* [What you should do]
Every line of the data should be written out exactly, with the pictures left out.

(Stored data entries)

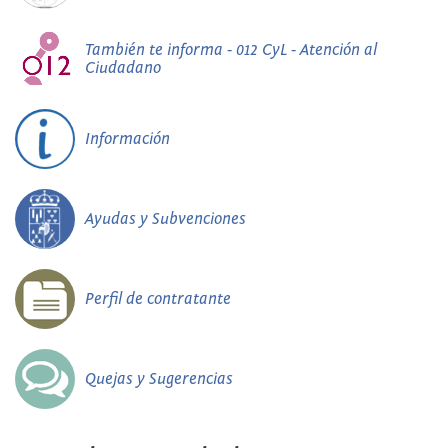
También te informa - 012 CyL - Atención al
Ciudadano
Información
Ayudas y Subvenciones
Perfil de contratante
Quejas y Sugerencias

* [Answer space]
También te informa - 012 CyL - Atención al
Ciudadano
Información
Ayudas y Subvenciones
Perfil de contratante
Quejas y Sugerencias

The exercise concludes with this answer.